A stock offering of $35 million is the target for Chelsea Therapeutics, which intends to use the money to finance commercialization of its low blood pressure drug and fund work on a compound intended to treat rheumatoid arthritis.
Charlotte, North Carolina-based Chelsea (NASDAQ:CHTP) is offering 8.75 million shares at $4 per share. The price represents a discount to Chelsea’s $4.24 per share closing price on Thursday. After expenses, the company estimates net proceeds to the company will be about $32.8 million. The offering is expected to close on Feb. 24.
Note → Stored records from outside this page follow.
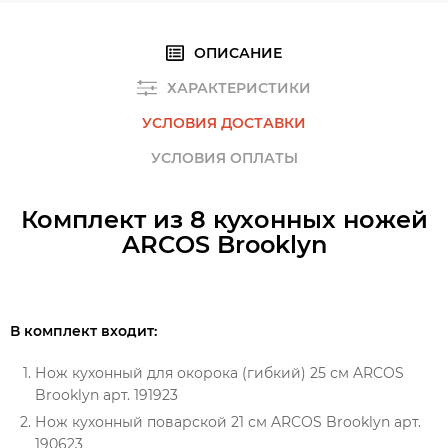
ОПИСАНИЕ
ХАРАКТЕРИСТИКИ
УСЛОВИЯ ДОСТАВКИ
УСЛОВИЯ ОПЛАТЫ
Комплект из 8 кухонных ножей
ARCOS Brooklyn
В комплект входит:
Нож кухонный для окорока (гибкий) 25 см ARCOS
Brooklyn арт. 191923
Нож кухонный поварской 21 см ARCOS Brooklyn арт.
190623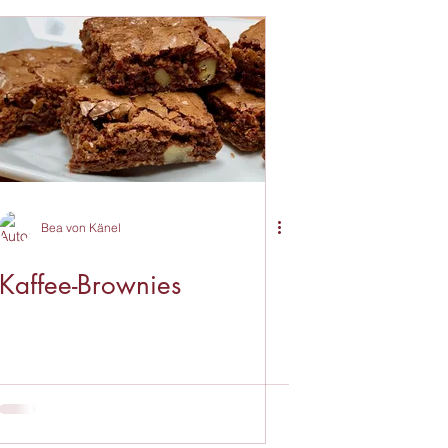
Bea von Känel
Kaffee-Brownies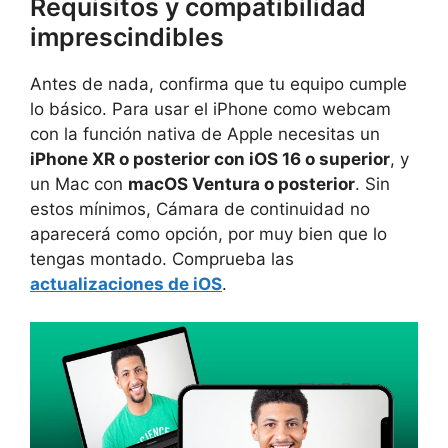
Requisitos y compatibilidad
imprescindibles
Antes de nada, confirma que tu equipo cumple
lo básico. Para usar el iPhone como webcam
con la función nativa de Apple necesitas un
iPhone XR o posterior con iOS 16 o superior
, y
un Mac con
macOS Ventura o posterior
. Sin
estos mínimos, Cámara de continuidad no
aparecerá como opción, por muy bien que lo
tengas montado. Comprueba las
actualizaciones de iOS
.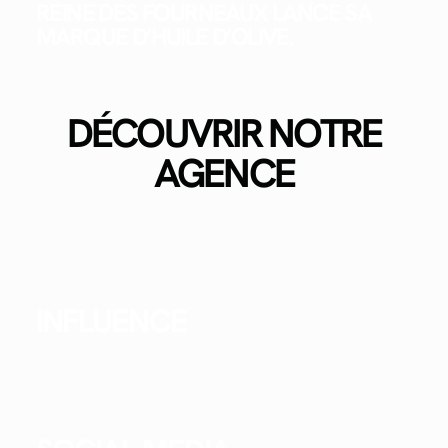
REINE DES FOURNEAUX LANCE SA
MARQUE D’HUILE D’OLIVE.
DÉCOUVRIR NOTRE
AGENCE
INFLUENCE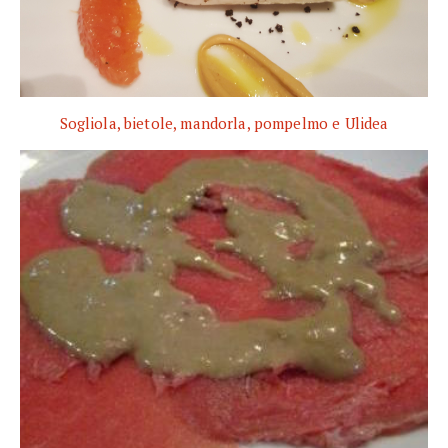
Sogliola, bietole, mandorla, pompelmo e Ulidea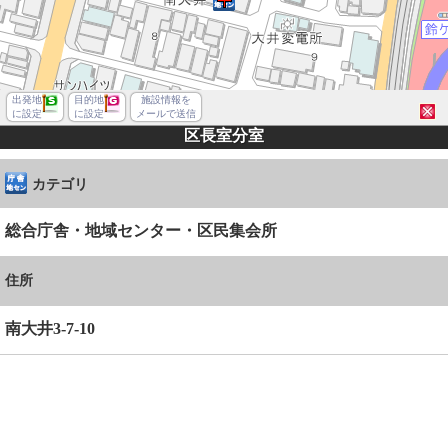
出発地
目的地
施設情報を
に設定
に設定
メールで送信
区長室分室
カテゴリ
総合庁舎・地域センター・区民集会所
住所
南大井3-7-10
品川区南大井３丁目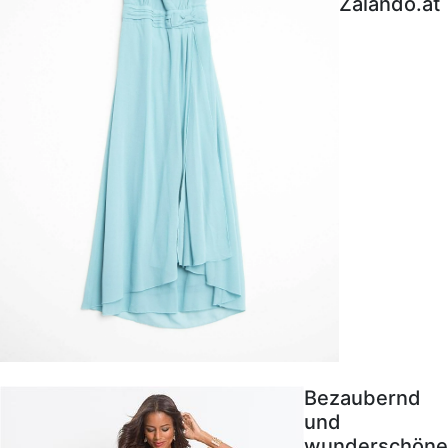
Zalando.at
Bezaubernd
und
wunderschöne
Net proceeds from the offering will be used to fund commercialization and marketing of droxidopa, also called Northera, a compound that Chelsea has been developing to treat neurogenic orthostatic hypotension, a sudden drop in blood pressure when a person stands up. The condition is common in people with Parkinson’s disease. But Chelsea disclosed earlier this month that Northera failed to perform better than a placebo in late-stage clinical trials. Chelsea said it was not abandoning the hypotension indication. Chelsea said patients in the study suffered fewer falls using Northera and the company said it would expand its study to include fall prevention.
Chelsea said proceeds from the stock offering would also fund the study of CH-4501, a compound being developed as a rheumatoid arthritis treatment.
The offering follows a January shelf registration filing where Chelsea started laying the groundwork to raise up to $60 million in a stock offering.